I explained why we need Language specific runtimes for Lambda in the last post.

In this post, I want to continue on with that last thought — using the AWS tutorial to create a runtime for Bash in a container that can run in a Lambda function.

I’ll be basing my Docker container off the prior one we’ve been using but first of all, I’m going to use Arm Alpine Linux and skip Python. I think I will not need the included libraries in the Dockerfile, but we’ll find out. Recall that everything needs to be compiled and work on the same architecture as I explained in this post.

I’ll be basing the custom runtime off this tutorial.

However, that tutorial is not written for running a function in a container and seems to be incomplete.

Steps to create a custom Lambda Runtime

Here are the steps to create a custom runtime.

Specify the custom runtime in the Lambda configuration — or image

If you’re creating a Lambda function that uses a zip file or adds the code directly to your CloudFormation template, you would set the runtime to the value: provided.al2.

If using a container, Lambda is going to execute the runtime specified by the Entrypoint as explained in the last post. Recall that we passed in a package type of image for a container and did not have to specify the runtime.

Create a bootstrap executable file — or entry point for container

If a custom runtime is specified for a non-container Lambda function, Lambda looks for a file named bootstrap. The file can be the runtime or specify another file that is the runtime.

Since we are running a container, the entry point is essentially the bootstrap file. That’s what the Lambda function is going to execute and it needs to execute a runtime that does what Lambda expects.

The runtime code is responsible for:

• Completing some initialization tasks.

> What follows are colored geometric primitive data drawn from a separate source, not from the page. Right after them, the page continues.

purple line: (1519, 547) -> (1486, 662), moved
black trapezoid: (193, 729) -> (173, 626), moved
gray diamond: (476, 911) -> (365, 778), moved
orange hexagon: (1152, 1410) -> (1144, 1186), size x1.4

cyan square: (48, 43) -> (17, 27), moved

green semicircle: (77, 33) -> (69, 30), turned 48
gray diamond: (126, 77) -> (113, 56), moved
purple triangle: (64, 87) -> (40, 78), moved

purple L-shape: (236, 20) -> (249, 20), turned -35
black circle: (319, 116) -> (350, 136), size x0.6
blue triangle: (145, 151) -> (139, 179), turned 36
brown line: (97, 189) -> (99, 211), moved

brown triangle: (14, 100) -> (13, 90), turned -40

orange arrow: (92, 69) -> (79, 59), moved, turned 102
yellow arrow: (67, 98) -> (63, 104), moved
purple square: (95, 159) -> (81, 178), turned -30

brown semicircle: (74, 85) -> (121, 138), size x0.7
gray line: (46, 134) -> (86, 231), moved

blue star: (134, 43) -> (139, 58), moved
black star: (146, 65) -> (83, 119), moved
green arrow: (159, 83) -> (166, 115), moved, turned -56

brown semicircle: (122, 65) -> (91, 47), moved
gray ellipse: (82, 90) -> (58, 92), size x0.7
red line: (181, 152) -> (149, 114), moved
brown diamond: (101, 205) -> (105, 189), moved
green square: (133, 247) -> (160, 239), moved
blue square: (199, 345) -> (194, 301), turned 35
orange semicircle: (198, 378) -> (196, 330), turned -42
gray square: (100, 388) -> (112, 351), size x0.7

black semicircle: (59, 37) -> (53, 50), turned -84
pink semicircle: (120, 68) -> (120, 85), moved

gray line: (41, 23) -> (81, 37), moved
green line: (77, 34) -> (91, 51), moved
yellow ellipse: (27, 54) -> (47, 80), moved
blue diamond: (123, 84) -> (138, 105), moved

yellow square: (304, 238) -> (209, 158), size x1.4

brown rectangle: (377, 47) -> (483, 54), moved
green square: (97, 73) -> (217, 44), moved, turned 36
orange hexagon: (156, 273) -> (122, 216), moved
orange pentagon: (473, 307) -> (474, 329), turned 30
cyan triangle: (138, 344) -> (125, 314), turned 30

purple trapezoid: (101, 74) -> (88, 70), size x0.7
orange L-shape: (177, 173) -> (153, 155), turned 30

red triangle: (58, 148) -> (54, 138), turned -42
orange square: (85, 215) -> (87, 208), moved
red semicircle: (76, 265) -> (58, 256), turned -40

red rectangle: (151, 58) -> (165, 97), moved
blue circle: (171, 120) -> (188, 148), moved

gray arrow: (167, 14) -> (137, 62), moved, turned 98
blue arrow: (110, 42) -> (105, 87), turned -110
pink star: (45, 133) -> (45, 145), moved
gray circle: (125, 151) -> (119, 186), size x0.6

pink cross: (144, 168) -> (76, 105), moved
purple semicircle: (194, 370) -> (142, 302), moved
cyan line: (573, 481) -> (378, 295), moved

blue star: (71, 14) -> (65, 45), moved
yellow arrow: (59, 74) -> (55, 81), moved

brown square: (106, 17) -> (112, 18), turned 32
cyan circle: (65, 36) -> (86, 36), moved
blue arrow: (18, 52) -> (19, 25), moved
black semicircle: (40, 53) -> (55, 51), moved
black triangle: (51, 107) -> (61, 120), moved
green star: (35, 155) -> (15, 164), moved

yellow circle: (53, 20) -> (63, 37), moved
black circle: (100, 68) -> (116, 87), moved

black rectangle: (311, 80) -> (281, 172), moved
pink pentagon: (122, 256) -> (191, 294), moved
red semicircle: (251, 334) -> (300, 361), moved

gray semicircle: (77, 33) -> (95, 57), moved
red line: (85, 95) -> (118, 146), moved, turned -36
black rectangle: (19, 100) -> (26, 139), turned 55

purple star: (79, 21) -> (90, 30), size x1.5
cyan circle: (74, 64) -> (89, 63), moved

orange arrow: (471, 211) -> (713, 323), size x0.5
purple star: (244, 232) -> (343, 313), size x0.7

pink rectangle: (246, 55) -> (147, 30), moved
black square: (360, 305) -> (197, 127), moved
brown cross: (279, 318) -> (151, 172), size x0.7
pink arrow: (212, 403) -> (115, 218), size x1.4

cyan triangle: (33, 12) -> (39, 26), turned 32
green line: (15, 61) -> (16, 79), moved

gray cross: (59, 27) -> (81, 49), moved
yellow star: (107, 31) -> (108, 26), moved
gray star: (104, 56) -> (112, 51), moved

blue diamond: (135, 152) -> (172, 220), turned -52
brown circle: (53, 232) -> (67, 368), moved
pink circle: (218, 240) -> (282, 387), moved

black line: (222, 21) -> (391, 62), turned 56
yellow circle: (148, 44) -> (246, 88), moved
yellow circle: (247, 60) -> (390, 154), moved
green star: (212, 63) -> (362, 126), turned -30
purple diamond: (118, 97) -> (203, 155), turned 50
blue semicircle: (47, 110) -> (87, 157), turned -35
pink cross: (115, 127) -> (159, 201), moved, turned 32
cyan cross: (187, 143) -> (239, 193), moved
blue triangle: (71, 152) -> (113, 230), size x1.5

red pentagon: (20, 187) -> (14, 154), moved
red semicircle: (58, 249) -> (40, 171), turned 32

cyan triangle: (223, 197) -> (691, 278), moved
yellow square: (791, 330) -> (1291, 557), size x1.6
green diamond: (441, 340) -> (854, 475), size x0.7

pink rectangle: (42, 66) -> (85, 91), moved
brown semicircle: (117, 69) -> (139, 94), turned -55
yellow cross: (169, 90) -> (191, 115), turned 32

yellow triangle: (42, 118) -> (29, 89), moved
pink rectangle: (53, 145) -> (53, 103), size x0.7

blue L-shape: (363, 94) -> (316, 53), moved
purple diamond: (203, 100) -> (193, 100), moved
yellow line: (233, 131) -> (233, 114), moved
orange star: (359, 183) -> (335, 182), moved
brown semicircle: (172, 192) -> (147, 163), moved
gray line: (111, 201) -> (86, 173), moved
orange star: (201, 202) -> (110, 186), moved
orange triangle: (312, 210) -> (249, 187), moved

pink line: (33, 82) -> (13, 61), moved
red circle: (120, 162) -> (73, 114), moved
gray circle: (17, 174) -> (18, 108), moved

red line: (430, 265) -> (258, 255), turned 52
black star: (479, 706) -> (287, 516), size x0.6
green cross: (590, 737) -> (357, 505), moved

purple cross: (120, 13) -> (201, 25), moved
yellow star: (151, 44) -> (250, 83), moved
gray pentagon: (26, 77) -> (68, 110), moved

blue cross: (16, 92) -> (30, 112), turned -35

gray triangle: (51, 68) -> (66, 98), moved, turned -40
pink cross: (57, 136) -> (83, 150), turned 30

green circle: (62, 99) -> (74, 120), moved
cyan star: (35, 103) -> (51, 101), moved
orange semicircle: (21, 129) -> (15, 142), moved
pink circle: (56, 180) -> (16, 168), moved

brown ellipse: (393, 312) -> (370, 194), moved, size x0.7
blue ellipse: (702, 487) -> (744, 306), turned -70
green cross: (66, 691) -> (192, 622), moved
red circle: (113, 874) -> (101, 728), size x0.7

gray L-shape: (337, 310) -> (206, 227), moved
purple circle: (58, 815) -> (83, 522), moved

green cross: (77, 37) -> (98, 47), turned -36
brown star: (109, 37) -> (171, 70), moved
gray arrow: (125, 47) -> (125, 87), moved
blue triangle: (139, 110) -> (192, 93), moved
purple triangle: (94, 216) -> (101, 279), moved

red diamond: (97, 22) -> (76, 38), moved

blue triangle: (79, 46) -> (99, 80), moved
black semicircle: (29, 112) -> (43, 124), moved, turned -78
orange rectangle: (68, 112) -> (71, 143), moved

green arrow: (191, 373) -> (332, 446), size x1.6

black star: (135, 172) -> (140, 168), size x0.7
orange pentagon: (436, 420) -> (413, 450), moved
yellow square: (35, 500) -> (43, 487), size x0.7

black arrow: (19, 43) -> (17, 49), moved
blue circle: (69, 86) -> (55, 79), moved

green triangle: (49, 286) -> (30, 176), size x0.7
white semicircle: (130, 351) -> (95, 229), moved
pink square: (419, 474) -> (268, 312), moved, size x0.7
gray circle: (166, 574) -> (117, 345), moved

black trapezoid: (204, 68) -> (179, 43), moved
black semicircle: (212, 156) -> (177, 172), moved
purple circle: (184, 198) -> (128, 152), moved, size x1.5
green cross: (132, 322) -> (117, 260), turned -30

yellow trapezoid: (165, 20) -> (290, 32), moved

The initialization tasks run once per instance of the function to prepare the environment to handle invocations.
• Processing invocation events in a loop until it’s shut down

I’m pulling all this from the documentation but trying to simplify it a bit and explain how it’s going to work in a container, since it’s a bit different from the tutorial I’m referencing.

Initialization tasks that a custom runtime must complete

From the documentation:

Retrieve settings

Read environment variables to get details about the function and environment.

Variables include:

_HANDLER — The location to the handler, from the function’s configuration. The format is usually file.method, where file is the name of the file without an extension, and method is the name of a method or function that’s defined in the file.

LAMBDA_TASK_ROOT — The directory that contains the function code.

AWS_LAMBDA_RUNTIME_API — The host and port of the runtime API.

Set other variables as needed

See documentation for a full list of runtime variables that you can set that Lambda will use.

Initialize the function

Load the handler file and run any global or static code that it contains.

Handle errors

If an error occurs, call the initialization error API and exit immediately.

Processing tasks

Get an event

Call the next invocation API to get the next event. The response body contains the event data. Response headers contain the request ID and other information.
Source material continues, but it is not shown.